I wasn't arguing, mark-I was only exchanging information.Lest anyone misunderstand, I'm not implying that sexual harassment is or isn`t a"British thing," or anything of the like. I started out by pointing out the cultural and legal differences-what Irene sees as acceptable behavior in the workplace
is not here in the U.S., though it does occur, and probably more than we know-that's why there are laws against it. What she sees as acceptable behavior in the military
is not in the U.S. military, though it does occur, and probably more than we know.
http://www.hrmreport.com/news/male-sexual-harassment-claims-rising/ Considering the statistic about the percentage of rapes that get reported vs. those that actually occur, I'd say there's probably an entire abyss of things that we're blissfully unaware of in that regard-things that she's likely just as blissfully unaware of.
Most people who aren't part of the major corporate world, or government employment in the U.S. probably don't go through the nonsense I do, of having to take training on what constitutes sexual harassment
every goddam year-not only so that I don't engage in such behavior, but so that I recognize my obligations if an employee complains to me as their supervisor about such behavior-as well as my organization's liabilities and obligations. Getting back to Caver's original post, it is a very simple default action for an employer to simply dismiss the one complained about out of hand-having been involved in conducting fact-finding investigations for complaints like these-once as the one complained against, and three times as a supervisor-I can say that the process is onerous-and that there are some people who, if such an accusation were made against them, while I would have to go through the required investigation process, I'd probably rather just fire them and get it over with, if that were even an option for me.
Bottom line.,
in the U.S., professional behavior just does not include touching beyond that required for the job, and minor social interaction like shaking hands-or respecting those that decline to do so for religious or hygenic reasons. That includes touching beyond that that is welcomed by both parties, and may be of the most innocent of character, like my massaging the secretary's shoulders: she liked it, I liked it, but it made others uncomfortable, and it had to stop, or we were "sexually harassing" them, by force of law.
In the U.S., while social interactions outside of work are acceptable for coworkers, and one can ask a coworker out, professional behavior does not include asking a coworker if they'd
like a shag, a roll in the hay, to step outside, meet at the Motel 6, or
anything of that nature-you might get away with it once, but once
anyone told you to cut it out, you better, because the next time you do it makes it a persistent pattern of behavior
unwelcome behavior that is grounds for dismissal, if documented,
by force of law.Naturally, this does not apply in the case where such queries are welcomed-no one is likely to complain about those, but why it's better not to risk it
at work
In the U.S., professional behavior does not include telling jokes of a sexual nature "where they are unwelcome." While you might get away with such jokes, or even find a welcome audience for them for a time, the instant they make anyone uncomfortable, they become
unwelcome behavior, and to persist in them is "sexual harassment."
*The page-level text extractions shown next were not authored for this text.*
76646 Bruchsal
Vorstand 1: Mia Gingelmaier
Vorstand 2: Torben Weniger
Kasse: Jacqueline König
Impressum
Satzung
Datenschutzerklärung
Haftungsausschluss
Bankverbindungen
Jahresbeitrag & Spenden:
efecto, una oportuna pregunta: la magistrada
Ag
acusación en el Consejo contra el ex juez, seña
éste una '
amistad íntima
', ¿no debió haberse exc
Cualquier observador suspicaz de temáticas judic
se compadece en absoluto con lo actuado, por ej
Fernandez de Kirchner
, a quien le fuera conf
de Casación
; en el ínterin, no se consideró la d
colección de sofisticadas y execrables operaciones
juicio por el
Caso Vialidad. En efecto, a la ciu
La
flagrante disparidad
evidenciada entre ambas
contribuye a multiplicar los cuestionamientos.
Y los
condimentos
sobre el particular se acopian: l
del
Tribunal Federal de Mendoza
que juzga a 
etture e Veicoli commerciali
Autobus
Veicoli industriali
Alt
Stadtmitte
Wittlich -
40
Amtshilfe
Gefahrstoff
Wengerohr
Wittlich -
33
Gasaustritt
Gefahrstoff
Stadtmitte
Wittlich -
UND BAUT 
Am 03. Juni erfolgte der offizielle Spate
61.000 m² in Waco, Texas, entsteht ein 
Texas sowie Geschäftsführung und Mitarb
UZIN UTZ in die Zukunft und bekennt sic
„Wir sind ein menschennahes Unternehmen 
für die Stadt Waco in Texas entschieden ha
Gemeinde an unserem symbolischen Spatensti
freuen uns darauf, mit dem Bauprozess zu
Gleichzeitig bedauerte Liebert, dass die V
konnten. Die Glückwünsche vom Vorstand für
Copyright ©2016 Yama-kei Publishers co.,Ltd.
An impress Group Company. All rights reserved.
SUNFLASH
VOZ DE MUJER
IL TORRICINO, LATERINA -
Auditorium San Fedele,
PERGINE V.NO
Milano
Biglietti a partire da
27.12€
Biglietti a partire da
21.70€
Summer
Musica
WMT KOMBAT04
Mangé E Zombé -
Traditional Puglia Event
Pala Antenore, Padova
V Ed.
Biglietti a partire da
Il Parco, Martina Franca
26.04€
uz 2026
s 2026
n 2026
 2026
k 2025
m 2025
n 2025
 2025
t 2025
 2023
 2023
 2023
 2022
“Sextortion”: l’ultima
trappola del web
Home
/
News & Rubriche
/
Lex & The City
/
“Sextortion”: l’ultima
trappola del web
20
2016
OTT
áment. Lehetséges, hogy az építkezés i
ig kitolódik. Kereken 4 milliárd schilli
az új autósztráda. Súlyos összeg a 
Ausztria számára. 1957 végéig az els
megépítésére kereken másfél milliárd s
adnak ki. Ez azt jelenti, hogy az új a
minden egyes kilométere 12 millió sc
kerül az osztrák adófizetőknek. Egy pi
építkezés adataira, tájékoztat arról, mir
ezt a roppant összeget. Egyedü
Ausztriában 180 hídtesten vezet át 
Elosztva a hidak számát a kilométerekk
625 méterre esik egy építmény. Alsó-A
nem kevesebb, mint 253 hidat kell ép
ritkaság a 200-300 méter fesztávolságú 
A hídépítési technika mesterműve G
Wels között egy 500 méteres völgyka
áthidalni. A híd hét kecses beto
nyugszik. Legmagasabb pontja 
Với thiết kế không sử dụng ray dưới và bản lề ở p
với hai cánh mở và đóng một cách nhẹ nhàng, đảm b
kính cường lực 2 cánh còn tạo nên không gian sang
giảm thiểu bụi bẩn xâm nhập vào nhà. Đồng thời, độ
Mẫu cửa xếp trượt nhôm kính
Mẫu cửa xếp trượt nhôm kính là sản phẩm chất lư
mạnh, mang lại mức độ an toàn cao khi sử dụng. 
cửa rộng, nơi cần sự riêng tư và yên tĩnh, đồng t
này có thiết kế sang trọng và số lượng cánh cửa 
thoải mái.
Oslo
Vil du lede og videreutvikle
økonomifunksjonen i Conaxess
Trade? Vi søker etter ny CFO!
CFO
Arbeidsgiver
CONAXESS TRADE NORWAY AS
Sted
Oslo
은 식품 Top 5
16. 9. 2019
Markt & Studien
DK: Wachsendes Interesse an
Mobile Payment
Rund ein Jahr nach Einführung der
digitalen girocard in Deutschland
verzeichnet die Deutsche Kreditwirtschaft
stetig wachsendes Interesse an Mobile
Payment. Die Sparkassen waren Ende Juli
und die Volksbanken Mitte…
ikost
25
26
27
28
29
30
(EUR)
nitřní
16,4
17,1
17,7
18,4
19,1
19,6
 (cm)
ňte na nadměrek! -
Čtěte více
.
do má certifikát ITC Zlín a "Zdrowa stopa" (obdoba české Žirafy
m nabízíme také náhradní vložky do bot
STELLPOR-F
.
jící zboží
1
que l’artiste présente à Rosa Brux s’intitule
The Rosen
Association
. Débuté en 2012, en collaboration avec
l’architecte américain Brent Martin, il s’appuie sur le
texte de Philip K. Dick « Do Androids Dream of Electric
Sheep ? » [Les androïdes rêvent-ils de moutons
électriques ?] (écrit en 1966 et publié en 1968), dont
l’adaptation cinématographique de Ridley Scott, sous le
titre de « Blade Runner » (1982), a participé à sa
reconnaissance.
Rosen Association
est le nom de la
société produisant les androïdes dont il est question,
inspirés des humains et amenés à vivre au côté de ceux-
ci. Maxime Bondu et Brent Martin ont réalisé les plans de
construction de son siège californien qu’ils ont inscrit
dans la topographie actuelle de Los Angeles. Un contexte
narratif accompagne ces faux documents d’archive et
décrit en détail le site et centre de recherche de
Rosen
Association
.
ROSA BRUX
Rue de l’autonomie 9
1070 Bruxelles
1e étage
I started my career in nuclear power in 1982, in a power plant, in N.Y. Many of my fellow employees were ex-Navy men. The language and behavior that were socially acceptable in that environment at the time were already becoming "illegal"-the EEOC had recognized and defined sexual harassment in 1980, and the Supreme Court's first case recognizing it as a violation of title VII of the Civil Rights Act of 1964 took place in 1986- it has taken a lot of changes, both culturally and in my own personal behavior, to get on board with this-as a shop steward and assistant business agent, the then evolving law on "sexual harassment" was part of my labor law education,and that's just the way it is. I had a coworker comment to a young, pretty secretary about her modes of dress-something about her wearing earth tones most of the time, instead of more bright colors-as innocent as that seems, complaints were made, and our boss had to tell him,
"Jimmy, cut it out. In these days, that's worse than drugs: with drugs you get rehab and to come back to your job, twice-here, with this stuff, we'll just have to fire you."
In Caver's possible situation, where he might well not think anything of touching someone, male or female, on the shoulder or arm as a way of getting their attention-the equivalent of saying "Hey," he might never have been told that such behavior was unwelcome, or given the opportunity to address it-he was just given the boot the first time someone he'd made uncomfortable said that he touched them on the butt, as they knew he would be.